Tubylcy zachwyceni byli działaniami Rogozińskiego, jednak w tym czasie toczyła się wojna o kolonie pomiędzy Brytyjczykami a Niemcami. Rogoziński wystąpił oficjalnie przeciw Niemcom, a nawet jednoczył przeciw nim plemiona afrykańskie. Doprowadził do tego, że w 1884 przeciw polskiemu badaczowi wystąpił w Reichstagu Bismarck, nazywając Rogozińskiego „osobą niepożądaną”. Badacze musieli opuścić Kamerun. Odbyli wielką podróż po Europie, wygłaszając odczyty naukowe i popularnonaukowe. Po licznych perturbacjach Rogoziński znalazł się w Warszawie. Dzięki Bolesławowi Prusowi poznał młodą pisarkę Helenę Boguską, znaną jako Hajota. Niestety, nie był to udany związek, a ich małżeństwo szybko się rozpadło. Główną przyczyną było na pewno wielkie rozczarowanie, jakie powstało po upadku plantacji kakao, którą odkrywca stworzył na wyspie Fernando Po. Bez pieniędzy musieli wrócić do kraju. Żona wystąpiła o rozwód. Podróżnik czuł się bardzo zagubiony. Kilka miesięcy spędził w zakładach dla nerwowo chorych w Krakowie i Bonn. Zawędrował potem jeszcze nad Nil, marzył o podróży dookoła świata. Niemcy starali się zatrzeć w Kamerunie wszystkie ślady działalności Rogozińskiego i jego przyjaciół.

Szolc−Rogoziński posegregował swoje zbiory i oddał je kilku polskim muzeom. Wyjechał do Paryża, by zorganizować kolejną wyprawę badawczą. 1 grudnia 1896 zginął pod kołami omnibusu. Jego żona rozgłaszała w kraju, iż zmarł na chorobę tropikalną na ukochanym Fernando Po. Być może sądziła, że taka śmierć jest godniejsza znanego badacza Kamerunu.

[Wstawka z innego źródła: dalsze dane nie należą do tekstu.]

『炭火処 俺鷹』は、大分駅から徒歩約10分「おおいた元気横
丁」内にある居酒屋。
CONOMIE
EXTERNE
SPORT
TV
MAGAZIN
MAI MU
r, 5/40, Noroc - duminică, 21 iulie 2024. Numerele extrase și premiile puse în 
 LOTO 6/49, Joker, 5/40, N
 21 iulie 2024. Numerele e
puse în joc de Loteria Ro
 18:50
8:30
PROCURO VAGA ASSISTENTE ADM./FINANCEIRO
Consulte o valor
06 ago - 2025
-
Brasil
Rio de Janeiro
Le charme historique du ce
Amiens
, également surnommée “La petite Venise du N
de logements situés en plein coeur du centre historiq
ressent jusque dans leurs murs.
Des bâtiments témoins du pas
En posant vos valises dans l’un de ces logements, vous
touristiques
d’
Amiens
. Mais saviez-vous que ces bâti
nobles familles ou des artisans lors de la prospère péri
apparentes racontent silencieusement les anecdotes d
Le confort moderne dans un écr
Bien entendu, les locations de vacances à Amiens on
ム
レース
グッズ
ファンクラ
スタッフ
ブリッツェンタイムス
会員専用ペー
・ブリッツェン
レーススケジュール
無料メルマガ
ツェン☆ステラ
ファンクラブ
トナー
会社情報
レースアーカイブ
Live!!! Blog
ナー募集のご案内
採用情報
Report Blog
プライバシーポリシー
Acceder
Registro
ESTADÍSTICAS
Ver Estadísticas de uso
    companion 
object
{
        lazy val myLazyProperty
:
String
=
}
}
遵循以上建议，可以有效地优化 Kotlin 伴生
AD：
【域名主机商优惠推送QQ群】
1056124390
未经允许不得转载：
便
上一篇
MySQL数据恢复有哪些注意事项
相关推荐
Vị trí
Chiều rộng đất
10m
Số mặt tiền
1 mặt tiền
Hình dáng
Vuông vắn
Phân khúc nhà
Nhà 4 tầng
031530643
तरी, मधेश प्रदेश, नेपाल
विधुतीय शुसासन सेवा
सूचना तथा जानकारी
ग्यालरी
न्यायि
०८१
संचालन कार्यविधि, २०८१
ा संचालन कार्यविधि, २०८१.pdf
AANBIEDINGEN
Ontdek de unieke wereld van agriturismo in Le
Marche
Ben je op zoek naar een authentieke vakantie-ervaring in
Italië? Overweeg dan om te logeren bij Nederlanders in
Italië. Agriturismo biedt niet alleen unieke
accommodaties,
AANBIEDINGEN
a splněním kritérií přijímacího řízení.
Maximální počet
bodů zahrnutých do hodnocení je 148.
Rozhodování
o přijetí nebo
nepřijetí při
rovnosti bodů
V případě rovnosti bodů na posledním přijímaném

W 1932 na jednym z zebrań naukowych, jedyny żyjący uczestnik wyprawy Leopold Janikowski oznajmił, że zamierzeniem Rogozińskiego było „wyszukanie odpowiedniego terenu dla kolonizacji polskiej, jako przyszłej ostoi dla tych, którym nie tylko materialnie, ale i duchowo było za ciasno pod rządami trzech naszych zaborców”.